The advance may lead to new methods of understanding and overcoming genetic diseases.
Last year, the multi-institutional team demonstrated that when the 2-meter long human genome folds up inside the nucleus of a cell, it forms roughly 10,000 loops. These loops turn genes on and off, and control how long stretches of the genome are packed. Anomalies in this folding process can lead to disease. The team also discovered a DNA codeword, or “motif,” that lies at both ends of nearly all loops: a string of fewer than 20 genetic letters that causes the DNA to bind a protein called CTCF. More often than not, these motifs lie in what had previously been thought of as “junk” DNA.
Now, in a result with profound consequences for genetic research, a team directed by Broad visiting scientist Erez Lieberman Aiden, has demonstrated that by manipulating these motifs, it is possible to destroy, move, and create new loops in the genome. The work appears this week in the journal Proceedings of the National Academy of Sciences.
“We were able to use our insights into how loops form in nature in order to engineer genome loops artificially. This means that it is possible, at least in principle, to fix errors in genome folding by modifying a handful of genetic letters, without disturbing the surrounding DNA,” said Aiden, senior author on the new study, as well as a McNair Scholar at Baylor and a Senior Investigator at Rice University’s Center for Theoretical Biological Physics. Aiden was recruited to Baylor with the help of a Cancer Prevention Research Institute of Texas (CPRIT) grant.
Like the strings on a marionette, loops often connect genes with the DNA elements that control them – even though, when the genome is viewed as a one-dimensional string of letters, those elements lie far away. To modify the code words that create loops without disrupting the surrounding sequence, the team used CRISPR/Cas9-based genome editing, which makes it possible to modify a genome sequence in an extremely targeted fashion. If the team was right about the role of the code words in creating loops, the results would do more than affect the sequence of the genome: they would change the fold.
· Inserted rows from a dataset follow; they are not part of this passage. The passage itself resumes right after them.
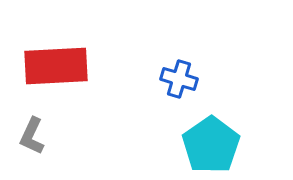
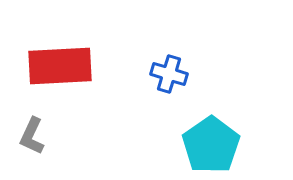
red rectangle: moved 4 px right
blue cross: moved 10 px left, 5 px up
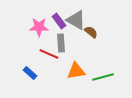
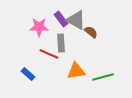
purple rectangle: moved 2 px right, 2 px up
blue rectangle: moved 2 px left, 1 px down
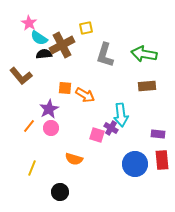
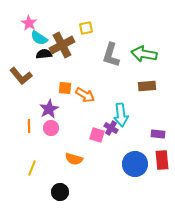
gray L-shape: moved 6 px right
orange line: rotated 40 degrees counterclockwise
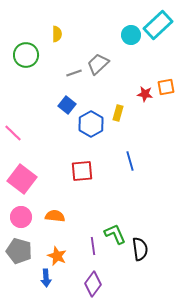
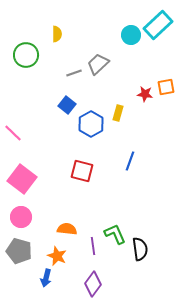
blue line: rotated 36 degrees clockwise
red square: rotated 20 degrees clockwise
orange semicircle: moved 12 px right, 13 px down
blue arrow: rotated 18 degrees clockwise
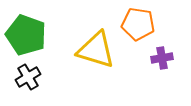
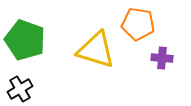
green pentagon: moved 1 px left, 5 px down
purple cross: rotated 15 degrees clockwise
black cross: moved 8 px left, 12 px down
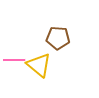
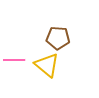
yellow triangle: moved 8 px right
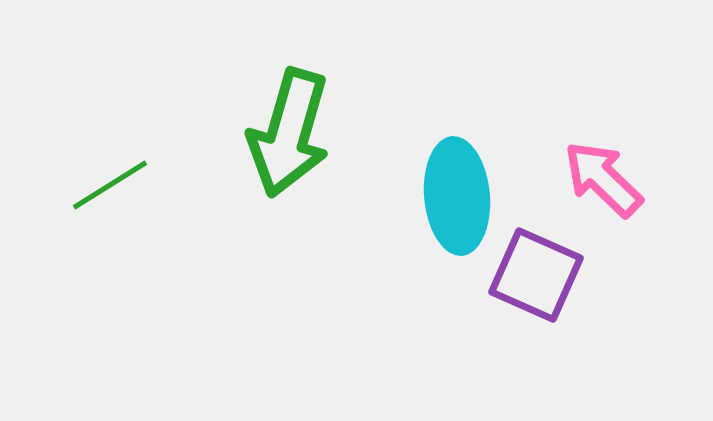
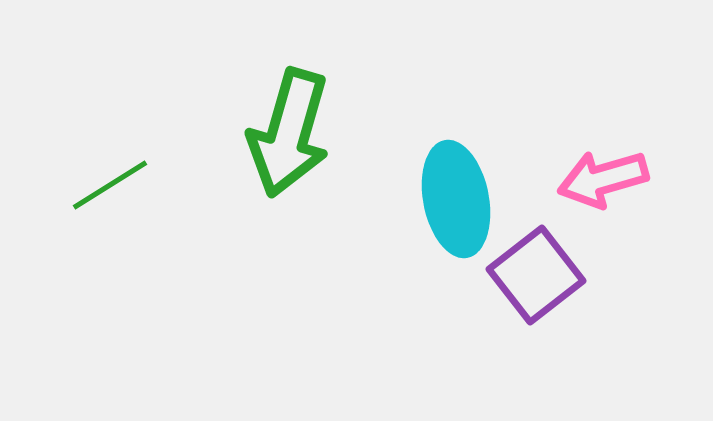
pink arrow: rotated 60 degrees counterclockwise
cyan ellipse: moved 1 px left, 3 px down; rotated 6 degrees counterclockwise
purple square: rotated 28 degrees clockwise
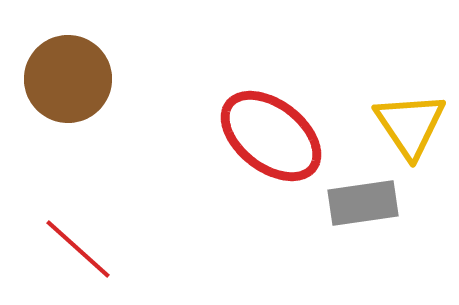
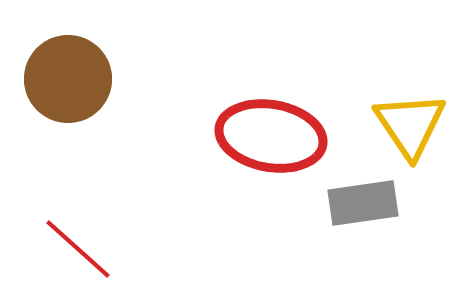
red ellipse: rotated 28 degrees counterclockwise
“Using CRISPR allowed us to go in with a ‘molecular scalpel’ to add or remove a small number of genetic letters. By knowing exactly which letters we needed to target, we found that it was possible to change how the genome folded in a highly predictable fashion,” said Suhas Rao, co-first author of the study and a student in the Aiden lab. The new study also demonstrates how loops form inside the genome – and the results were a huge surprise. For decades, scientists thought that loops form when bits of the genome, wiggling around in the nucleus, bump into one another. But the authors found that the cell forms loops by a different process, called extrusion.
Sanborn uses the analogy of a backpack to explain how extrusion works.
“Extrusion is the process you use when you’re manipulating the plastic adjustors on your backpack: you feed the strap through on each side, and the slack forms a loop. But the genome is much longer than the strap on a backpack, so the process keeps going and going: more and more slack, a bigger and bigger loop! The key is that the extrusion process stops when it hits a CTCF site. That’s why modifying the motifs is the key to controlling the whole process,” he said.
In each experiment, the researchers modified certain CTCF sites, changing the pattern of CTCF binding. Once they knew that extrusion drives the genome folding process, the team found that knowing where CTCF bound DNA was enough to predict how whole regions of the genome would fold. Modifying the CTCF sites made it possible to destroy loops, to move loops, and to create new loops. It was also possible to predictably modify other folding features, called domains, which are stretches of the genome that all segregate into a single spatial position. In each of over a dozen cases, the team combined mathematics and high-performance computation to predict how the genome would fold in advance. In each case, the genome’s fold closely matched the team’s predictions. In one case, adding a single base pair was enough to change the folding of millions of letters of the genome.
These results are an important step in the process of understanding how the genome folds – and they come just as the National Institutes of Health is launching a 10-year initiative, called the 3D Nucleome project, to explore exactly these questions.
“CTCF sites function like a code for genome folding. Now that we’ve begun to crack the code, we can understand and control the folding process,” said Eric Lander, co-corresponding author on the paper and director of the Broad Institute.
Others who took part in this work include Su-Chen Huang, Neva C. Durand, Miriam H. Huntley, Andrew Jewett, Ivan D. Bochkov, Dharmaraj Chinnappan, Ashok Cutkosky, Jian Li, Kristopher P. Geeting, Doug McKenna and Elena K. Stamenova all with the Center for Genome Architecture at Baylor; Andreas Gnirke and Alexandre Melnikov with the Broad Institute at MIT and Harvard. Aiden, Sanborn, and Li are also with the Center for Theoretical Biological Physics at Rice University. McKenna is also with Mathemaesthetics, Inc., in Boulder, Colorado.